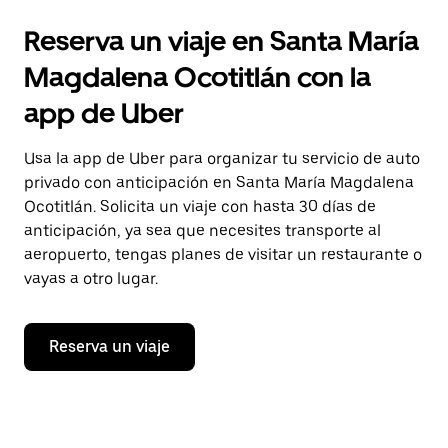
Reserva un viaje en Santa María
Magdalena Ocotitlán con la
app de Uber
Usa la app de Uber para organizar tu servicio de auto
privado con anticipación en Santa María Magdalena
Ocotitlán. Solicita un viaje con hasta 30 días de
anticipación, ya sea que necesites transporte al
aeropuerto, tengas planes de visitar un restaurante o
vayas a otro lugar.
Reserva un viaje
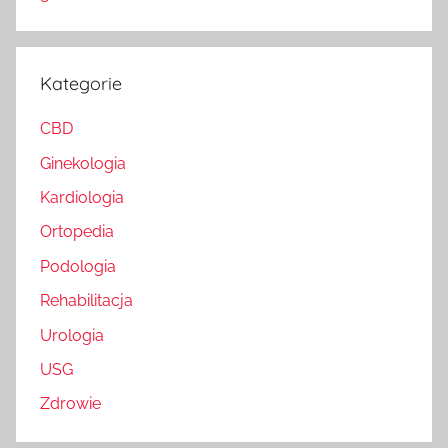
Kategorie
CBD
Ginekologia
Kardiologia
Ortopedia
Podologia
Rehabilitacja
Urologia
USG
Zdrowie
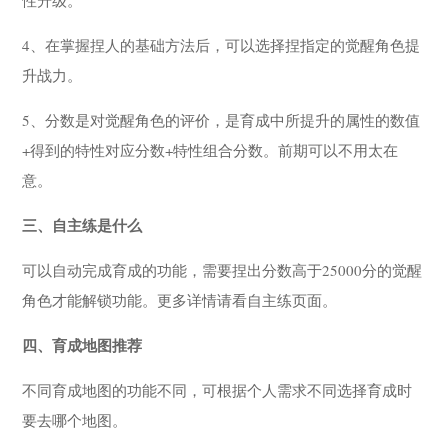
4、在掌握捏人的基础方法后，可以选择捏指定的觉醒角色提
升战力。
5、分数是对觉醒角色的评价，是育成中所提升的属性的数值
+得到的特性对应分数+特性组合分数。前期可以不用太在
意。
三、自主练是什么
可以自动完成育成的功能，需要捏出分数高于25000分的觉醒
角色才能解锁功能。更多详情请看自主练页面。
四、育成地图推荐
不同育成地图的功能不同，可根据个人需求不同选择育成时
要去哪个地图。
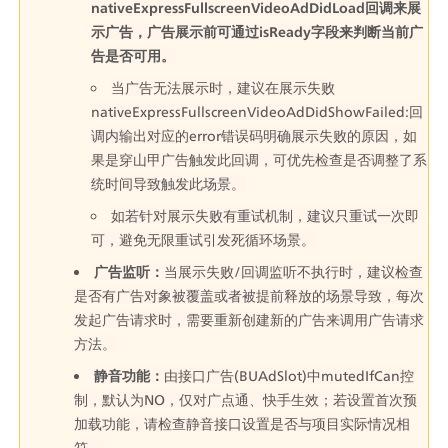
nativeExpressFullscreenVideoAdDidLoad回调来展
示广告，广告展示前可通过isReady字段来判断当前广
告是否可用。
当广告无法展示时，建议在展示失败
nativeExpressFullscreenVideoAdDidShowFailed:回
调内输出对应的error错误码明确展示失败的原因，如
果是穿山甲广告触发此回调，可优先检查是否调整了系
统时间导致触发此场景。
如若针对展示失败有重试机制，建议只重试一次即
可，避免无限重试引发死循环场景。
广告监听：
当展示失败/回调监听不执行时，建议检查
是否有广告对象被覆盖或者被提前释放的场景导致，每次
发起广告请求时，需要重新创建新的广告来调用广告请求
方法。
静音功能：
由接口广告(BUAdSlot)中mutedIfCan控
制，默认为NO，仅对广点通、快手生效；若设置首次预
加载功能，请检查静音接口设置是否与项目实际情况相
符。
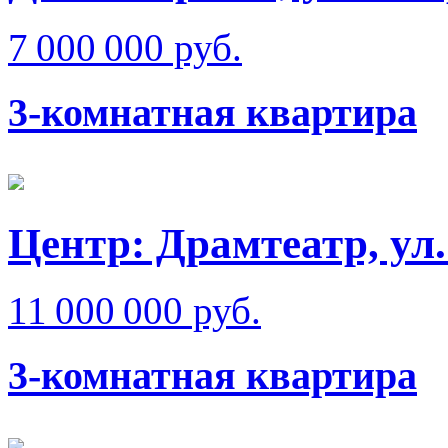
7 000 000 руб.
3-комнатная квартира
Центр: Драмтеатр, ул
11 000 000 руб.
3-комнатная квартира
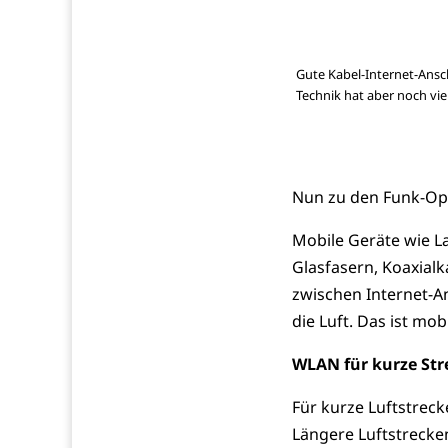
Gute Kabel-Internet-Ans
Technik hat aber noch vie
Nun zu den Funk-Op
Mobile Geräte wie La
Glasfasern, Koaxialk
zwischen Internet-A
die Luft. Das ist mo
WLAN für kurze Str
Für kurze Luftstre
Längere Luftstrecke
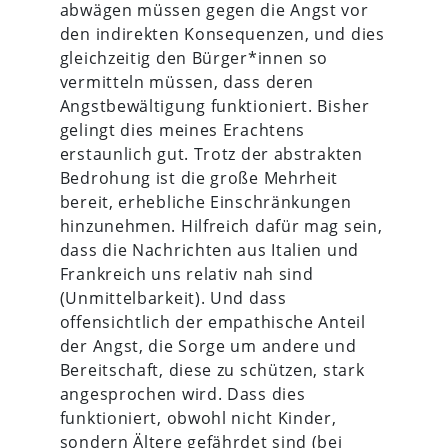
abwägen müssen gegen die Angst vor
den indirekten Konsequenzen, und dies
gleichzeitig den Bürger*innen so
vermitteln müssen, dass deren
Angstbewältigung funktioniert. Bisher
gelingt dies meines Erachtens
erstaunlich gut. Trotz der abstrakten
Bedrohung ist die große Mehrheit
bereit, erhebliche Einschränkungen
hinzunehmen. Hilfreich dafür mag sein,
dass die Nachrichten aus Italien und
Frankreich uns relativ nah sind
(Unmittelbarkeit). Und dass
offensichtlich der empathische Anteil
der Angst, die Sorge um andere und
Bereitschaft, diese zu schützen, stark
angesprochen wird. Dass dies
funktioniert, obwohl nicht Kinder,
sondern Ältere gefährdet sind (bei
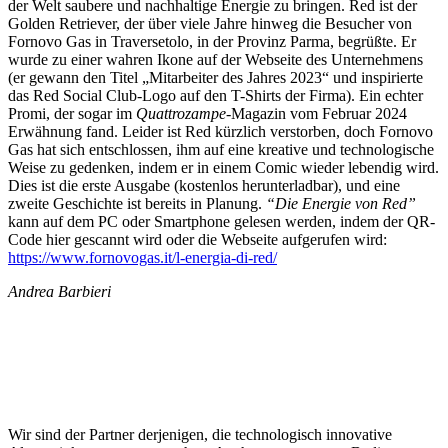
der Welt saubere und nachhaltige Energie zu bringen. Red ist der
Golden Retriever, der über viele Jahre hinweg die Besucher von
Fornovo Gas in Traversetolo, in der Provinz Parma, begrüßte. Er
wurde zu einer wahren Ikone auf der Webseite des Unternehmens
(er gewann den Titel „Mitarbeiter des Jahres 2023“ und inspirierte
das Red Social Club-Logo auf den T-Shirts der Firma). Ein echter
Promi, der sogar im
Quattrozampe
-Magazin vom Februar 2024
Erwähnung fand. Leider ist Red kürzlich verstorben, doch Fornovo
Gas hat sich entschlossen, ihm auf eine kreative und technologische
Weise zu gedenken, indem er in einem Comic wieder lebendig wird.
Dies ist die erste Ausgabe (kostenlos herunterladbar), und eine
zweite Geschichte ist bereits in Planung.
“Die Energie von Red”
kann auf dem PC oder Smartphone gelesen werden, indem der QR-
Code hier gescannt wird oder die Webseite aufgerufen wird:
https://www.fornovogas.it/l-energia-di-red/
Andrea Barbieri
Wir sind der Partner derjenigen, die technologisch innovative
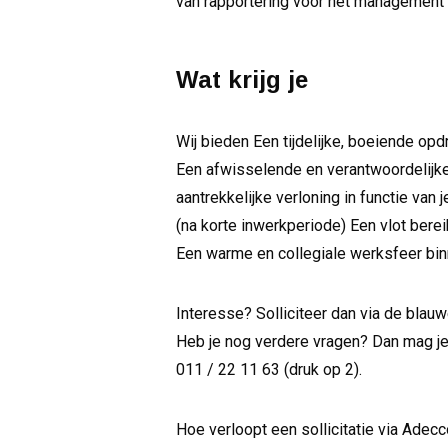
van rapportering voor het management
Wat krijg je
Wij bieden Een tijdelijke, boeiende opd
Een afwisselende en verantwoordelijke
aantrekkelijke verloning in functie van
(na korte inwerkperiode) Een vlot ber
Een warme en collegiale werksfeer binn
Interesse? Solliciteer dan via de bla
Heb je nog verdere vragen? Dan mag je
011 / 22 11 63 (druk op 2).
Hoe verloopt een sollicitatie via Adec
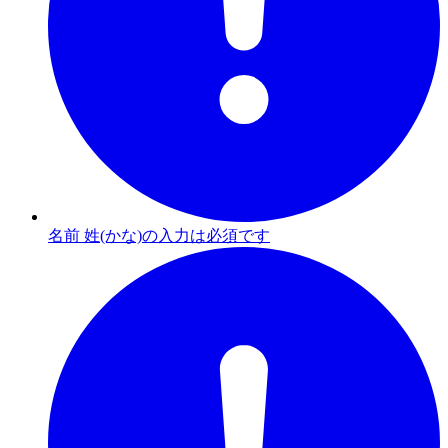
名前 姓(かな)の入力は必須です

========================================================================

**Exercise prompt:** For the word "wird", show every line of the entries that holds it.

**Output for this exercise:**
angesprochen wird. Dass dies
Weise zu gedenken, indem er in einem Comic wieder lebendig wird.
Code hier gescannt wird oder die Webseite aufgerufen wird:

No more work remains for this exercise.